How to Spot a Fake Before and After Image

I love seeing inspiring before and after photos of people who have embraced a healthy lifestyle. There’s nothing like real-life results, right?

Except, sometimes those “real-life results” are anything but real. Heck, a strategic pose and some lighting can drop plenty of pounds, and anyone with access to a computer can alter a photo to slenderize the subject. And while the legitimate photos are awesome and motivational, Photoshopped images are a serious let-down.

But how can you tell if a photo has been staged or edited to make someone appear slimmer or more fit than they actually are? We got a few pointers from Serban Enache, CEO of global stock photo agency Dreamstime, for picking out the fakes.

before and after

Invasion of the Body Snatchers

“Many of those models are not even the same person,” says Enache. “Although the main features might be the same (hair color and style, body stance), details might reveal that the models are different.” So, look closely before getting sucked in — people might look different after weight loss, but not that different.

Body Swap

It’s not hard to use a photo-editing program to take the face from a photo of the “after” subject and pop it onto a photo of the body of someone larger to create the “before” image, Enache says. “At web resolution, the traces left by the manipulation are rather hard to see. You just have to pay a close attention to the neck and face area.” There might be harsh color tone or texture changes, or a visible border.”

Also, look at the positioning. “The added-in Photoshop face will sometimes have an unnatural position, not being centered on the neck or being strangely tilted; or even more obvious will be a face looking to the side, placed over a head and body facing front.
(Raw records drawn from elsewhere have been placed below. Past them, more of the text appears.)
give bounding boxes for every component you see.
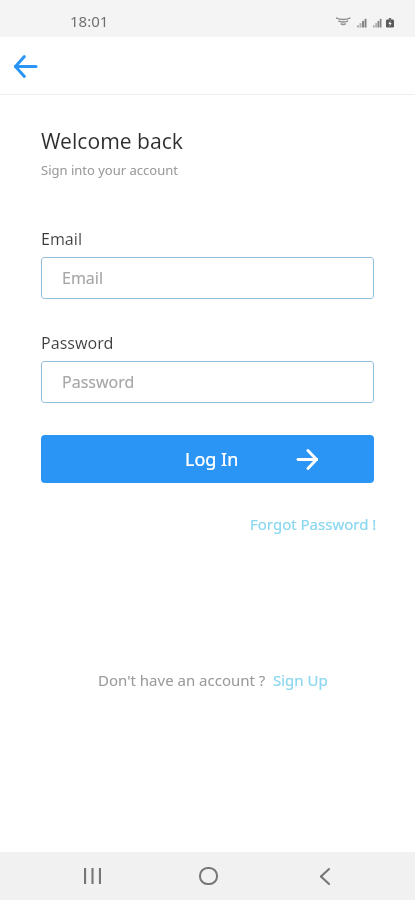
button[interactable]: Email: [41, 257, 374, 299]
button[interactable]: Password: [41, 361, 374, 403]
staticText: 18:01: [70, 11, 109, 31]
button[interactable]: Log In: [41, 435, 374, 483]
staticText: Email: [41, 228, 83, 250]
staticText: Password: [62, 371, 135, 393]
staticText: Email: [62, 267, 104, 289]
staticText: Don't have an account ?: [98, 670, 266, 690]
staticText: Sign into your account: [41, 161, 178, 179]
staticText: Log In: [185, 447, 239, 472]
staticText: Welcome back: [41, 127, 184, 156]
staticText: Sign Up: [273, 670, 328, 690]
staticText: Forgot Password !: [250, 514, 377, 534]
button[interactable]: Forgot Password !: [250, 514, 377, 534]
button[interactable]: Recent apps: [58, 852, 126, 900]
button[interactable]: Back: [291, 852, 359, 900]
staticText: Password: [41, 332, 114, 354]
button[interactable]: Sign Up: [273, 670, 328, 690]
button[interactable]: Back: [1, 42, 49, 90]
button[interactable]: Home: [174, 852, 242, 900]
Beware of unnatural light and shadow angles as well,” says Enache.

Low-Tech Trickery

It’s not hard to stick out your belly to look heavier for a before photo, but Enache had a few other things to watch for:

  • Holding your arm/hand close to your body will make it look [bigger] and with no contoured muscles.
  • Using a direct camera flash will diminish much the relief (3D look) in an image.
  • Dressing in white or pale colors, wearing very tight underwear to let some of the muscles or body fat squeeze through and over the elastic.
  • Keeping the legs close (similar to the arms).
  • Hunching the back and letting the shoulders drop.
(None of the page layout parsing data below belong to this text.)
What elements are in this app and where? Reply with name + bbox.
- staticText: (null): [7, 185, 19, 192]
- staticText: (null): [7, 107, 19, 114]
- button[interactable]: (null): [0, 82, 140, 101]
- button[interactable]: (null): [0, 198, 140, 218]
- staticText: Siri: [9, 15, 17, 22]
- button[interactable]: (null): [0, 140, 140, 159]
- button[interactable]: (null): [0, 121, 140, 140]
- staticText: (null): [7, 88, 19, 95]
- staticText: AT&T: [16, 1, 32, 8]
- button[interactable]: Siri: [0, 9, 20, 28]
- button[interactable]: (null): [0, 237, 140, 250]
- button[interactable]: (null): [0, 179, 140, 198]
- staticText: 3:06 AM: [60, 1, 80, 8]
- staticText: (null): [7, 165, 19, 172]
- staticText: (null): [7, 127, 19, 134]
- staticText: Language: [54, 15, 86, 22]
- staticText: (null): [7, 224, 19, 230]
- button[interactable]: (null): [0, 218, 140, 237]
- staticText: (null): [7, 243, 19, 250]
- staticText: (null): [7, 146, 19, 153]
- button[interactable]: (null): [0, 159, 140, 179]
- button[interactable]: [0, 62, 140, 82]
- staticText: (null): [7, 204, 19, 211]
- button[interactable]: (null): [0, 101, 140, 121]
And, as anyone who’s ever tried to find the most flattering angle for a photo (yes, I’m raising my hand, too) can attest, there are ways to make the subject look even thinner for the after picture as well. Enache suggests keeping an eye out for the following in comparison to the before photo:

  • The use of tanning lotion and a little oil.
  • Keeping the back straight and shoulders rolled back.
  • Standing a bit turned to one side and not facing straight to the camera.
  • Keeping arms on the waist and the core tight.
  • Light coming from a side — this way the shapes on the body will be more visible. This can make a huge difference.
  • Dressing in black, fitted clothes (not too tight, though).
  • Keeping the legs a bit spread so the muscles won’t be squeezed with no form.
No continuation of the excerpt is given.